The initial MCP approach: Started as a single tool that dumped the entire state to Claude. While it reduced latency by ~25%, it sometimes increased token usage due to the overhead of the model calling the tool and parsing the dump.
The harness injection pivot: Decided against building another MCP tool. Instead, intercepted the request to inject context directly into the system prompt, breaking the tool-call loop entirely and dramatically reducing latency and token consumption.
The over-injection problem: Pre-injecting everything proved wasteful for specialized workflows. Users who only needed specific data (like tasks) were still paying tokens for irrelevant context (like emails).
The adaptive solution: Built a learning layer that observes user query patterns over time and calculates per-section relevance. The system automatically suggests disabling unused sections, dynamically optimizing the context payload based on actual user behavior.

(shoutout to the cognition guys for invaluable advice throughout our process!)

Impact

The metrics of running common productivity agent prompts are undeniable - on queries like "do I have any urgent emails to respond to?" ZeroCall has improvements of about 75% token reduction, 60% latency reduction.

This might seem like a per-prompt curiosity, but consider the scale at which productivity agents operate in an enterprise.

$$\underbrace{5{,}000}_{\text{tokens saved/query}} \times \underbrace{20}_{\text{queries/day}} \times \underbrace{250}_{\text{workdays/yr}} = 25{,}000{,}000 \text{ tokens saved per employee per year}$$

$$2.5 \times 10^7 \text{ tokens} \times \frac{$3}{10^6 \text{ tokens}} = $75 \text{ saved per employee per year}$$

$$2{,}000 \text{ employees} \times $75 = \textbf{\$150,000/year}$$

And that's a conservative estimate. Agentic pipelines that run automated workflows - hourly Slack summarizers, task assignment bots, standup generators - can fire hundreds of queries per day with no human in the loop. At that volume, the savings scale faster than headcount. (Not even mentioning the halved latency!)

What we learned

While building ZeroCall, we learned a lot about the outsized effect of context-rich system prompting in agentic workflows, as well as the mechanics of agentic tool calls and MCP. We also learned new agentic development workflows, in particular Cognition's Devin SWE agent.

The most surprising insight was how much the position of context injection matters. Exposing the same data as a tool versus injecting it into the system prompt produced dramatically different results - not just in latency, but in how the model reasoned. Pre-injected context is treated as ground truth; tool-retrieved context is treated as something it had to go look up.

Designing the adaptive layer also taught us that "relevance scoring" is deceptively hard.
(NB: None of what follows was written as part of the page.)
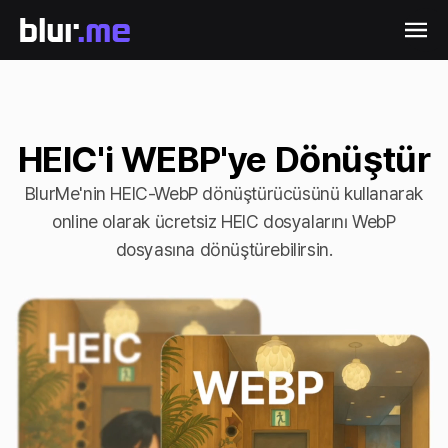
HEIC'i WEBP'ye Dönüştür
BlurMe'nin HEIC-WebP dönüştürücüsünü kullanarak
online olarak ücretsiz HEIC dosyalarını WebP
dosyasına dönüştürebilirsin.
Broad queries like "what should I focus on?" touch every section; naively including them in the denominator would suppress all suggestions. Small design decisions like that had outsized effects on whether the system was actually useful.

Most importantly, ZeroCall clarified that the next frontier in agent performance isn't smarter models, it's smarter infrastructure around them. The model was never the bottleneck. The scaffolding was.

What's next for ZeroCall

Expanding Data Sources

Broader integrations: The injection pattern naturally extends to polling Slack (unread DMs/summaries), Jira/Linear (sprint states), GitHub (PRs), and Confluence.
Drop-in architecture: The existing TaskProvider interface is designed to make new sources seamless additions.
MCP registry vision: Aiming to build a registry of snapshotable MCPs where agents simply declare their pre-injection needs and ZeroCall handles the rest.

Smarter Adaptive Context

Advanced classification: Replacing basic keyword heuristics with a lightweight embedding-based classifier for highly accurate query categorization.
Time-of-day awareness: Dynamically weighting context sections based on time (e.g., favoring calendars in the morning and tasks in the afternoon).

Standard Middleware Positioning

NPM distribution: Publishing @zerocall/harness to npm so any team can cut tool-call overhead with a single line of code.
Cross-provider support: Expanding the prepareOptions() lifecycle hook pattern to the OpenAI and Gemini SDKs for provider-agnostic injection.
The ultimate goal: Making dynamic, pre-injected system prompts the industry default rather than the exception.